*** Opening DATA SHOWN ***

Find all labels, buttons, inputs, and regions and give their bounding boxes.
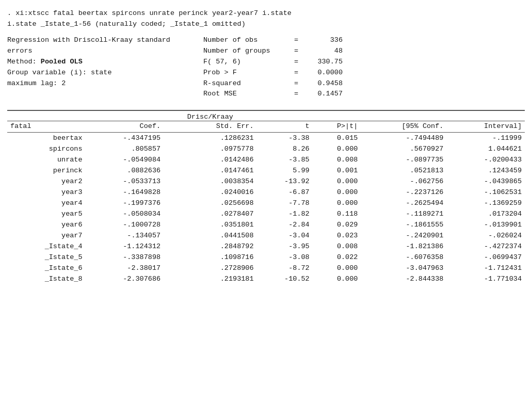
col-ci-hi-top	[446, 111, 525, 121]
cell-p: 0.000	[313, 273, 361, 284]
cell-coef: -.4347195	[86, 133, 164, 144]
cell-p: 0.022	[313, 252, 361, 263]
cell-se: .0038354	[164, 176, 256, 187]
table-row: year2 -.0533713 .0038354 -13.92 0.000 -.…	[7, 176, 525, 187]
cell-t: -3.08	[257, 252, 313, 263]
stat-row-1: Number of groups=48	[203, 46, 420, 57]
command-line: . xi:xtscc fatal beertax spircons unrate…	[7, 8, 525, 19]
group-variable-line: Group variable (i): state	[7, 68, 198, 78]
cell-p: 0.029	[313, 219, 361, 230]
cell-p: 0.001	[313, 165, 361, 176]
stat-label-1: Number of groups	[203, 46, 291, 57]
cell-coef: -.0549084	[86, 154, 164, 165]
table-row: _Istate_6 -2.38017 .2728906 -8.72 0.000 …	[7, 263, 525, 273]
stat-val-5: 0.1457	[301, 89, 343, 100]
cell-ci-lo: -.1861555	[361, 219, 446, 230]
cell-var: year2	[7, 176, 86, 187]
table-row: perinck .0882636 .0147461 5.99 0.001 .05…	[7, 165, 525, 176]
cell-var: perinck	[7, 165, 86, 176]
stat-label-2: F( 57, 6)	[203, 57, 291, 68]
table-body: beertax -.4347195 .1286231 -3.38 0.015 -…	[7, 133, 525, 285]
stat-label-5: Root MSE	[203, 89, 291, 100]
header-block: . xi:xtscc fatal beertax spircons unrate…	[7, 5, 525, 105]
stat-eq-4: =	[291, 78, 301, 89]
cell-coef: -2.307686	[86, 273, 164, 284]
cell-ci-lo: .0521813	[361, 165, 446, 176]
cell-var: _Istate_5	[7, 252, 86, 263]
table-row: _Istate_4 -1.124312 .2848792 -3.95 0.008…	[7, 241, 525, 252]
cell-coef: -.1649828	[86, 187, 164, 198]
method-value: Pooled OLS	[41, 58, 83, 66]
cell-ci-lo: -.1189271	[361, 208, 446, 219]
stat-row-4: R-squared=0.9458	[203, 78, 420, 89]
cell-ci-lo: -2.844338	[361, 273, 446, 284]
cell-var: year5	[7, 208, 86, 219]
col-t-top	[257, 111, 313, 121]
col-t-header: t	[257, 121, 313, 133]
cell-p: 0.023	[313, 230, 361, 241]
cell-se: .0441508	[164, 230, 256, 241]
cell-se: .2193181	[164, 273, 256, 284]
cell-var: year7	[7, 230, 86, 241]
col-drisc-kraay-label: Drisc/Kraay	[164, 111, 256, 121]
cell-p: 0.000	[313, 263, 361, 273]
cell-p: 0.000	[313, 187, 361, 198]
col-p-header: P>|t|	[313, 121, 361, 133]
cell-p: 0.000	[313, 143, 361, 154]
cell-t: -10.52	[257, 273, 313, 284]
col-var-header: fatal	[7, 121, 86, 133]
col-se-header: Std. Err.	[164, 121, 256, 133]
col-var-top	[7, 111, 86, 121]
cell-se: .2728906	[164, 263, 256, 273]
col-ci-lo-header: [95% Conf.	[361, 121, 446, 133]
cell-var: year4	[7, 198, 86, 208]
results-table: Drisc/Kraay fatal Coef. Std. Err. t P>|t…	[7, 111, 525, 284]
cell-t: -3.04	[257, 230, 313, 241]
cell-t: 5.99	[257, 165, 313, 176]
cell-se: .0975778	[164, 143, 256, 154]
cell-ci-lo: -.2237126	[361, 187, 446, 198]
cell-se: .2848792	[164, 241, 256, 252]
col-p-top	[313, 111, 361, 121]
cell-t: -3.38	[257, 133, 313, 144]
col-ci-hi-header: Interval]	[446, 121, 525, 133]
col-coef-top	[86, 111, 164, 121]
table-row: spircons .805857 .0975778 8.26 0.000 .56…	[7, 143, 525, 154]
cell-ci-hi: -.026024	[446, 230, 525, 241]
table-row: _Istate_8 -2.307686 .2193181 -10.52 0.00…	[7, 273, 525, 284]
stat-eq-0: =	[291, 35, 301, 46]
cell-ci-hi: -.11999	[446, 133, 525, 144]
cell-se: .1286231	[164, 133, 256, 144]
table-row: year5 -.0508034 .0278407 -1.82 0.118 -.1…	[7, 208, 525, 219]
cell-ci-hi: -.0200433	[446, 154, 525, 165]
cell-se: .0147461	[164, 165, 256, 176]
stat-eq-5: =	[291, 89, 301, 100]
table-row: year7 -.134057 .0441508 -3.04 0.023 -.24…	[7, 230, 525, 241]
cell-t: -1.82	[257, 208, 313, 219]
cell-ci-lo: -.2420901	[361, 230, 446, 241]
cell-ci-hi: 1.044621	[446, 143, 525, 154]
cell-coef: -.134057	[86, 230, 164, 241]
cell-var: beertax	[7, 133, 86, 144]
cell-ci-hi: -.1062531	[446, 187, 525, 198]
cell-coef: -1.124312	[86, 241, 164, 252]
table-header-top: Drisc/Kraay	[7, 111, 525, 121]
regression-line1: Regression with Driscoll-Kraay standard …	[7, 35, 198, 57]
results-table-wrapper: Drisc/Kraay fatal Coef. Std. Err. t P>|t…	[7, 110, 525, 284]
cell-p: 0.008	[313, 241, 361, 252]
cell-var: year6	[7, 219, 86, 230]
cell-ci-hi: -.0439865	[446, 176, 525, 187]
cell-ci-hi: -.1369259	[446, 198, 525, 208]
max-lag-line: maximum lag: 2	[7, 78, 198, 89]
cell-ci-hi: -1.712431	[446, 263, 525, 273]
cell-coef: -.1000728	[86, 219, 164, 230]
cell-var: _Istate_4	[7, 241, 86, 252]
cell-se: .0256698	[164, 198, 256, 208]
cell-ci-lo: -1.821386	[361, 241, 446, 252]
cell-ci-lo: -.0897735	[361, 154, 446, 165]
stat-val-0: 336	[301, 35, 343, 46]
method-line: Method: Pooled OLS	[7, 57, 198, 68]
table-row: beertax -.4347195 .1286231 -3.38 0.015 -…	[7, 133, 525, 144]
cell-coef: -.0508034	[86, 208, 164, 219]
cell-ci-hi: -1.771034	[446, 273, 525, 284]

*** Closing DATA SHOWN ***

TASK REQUIREMENTS: Work out how many lines above have the string "header" in them, and give only the number.

RESPONSE TO THIS TASK: 8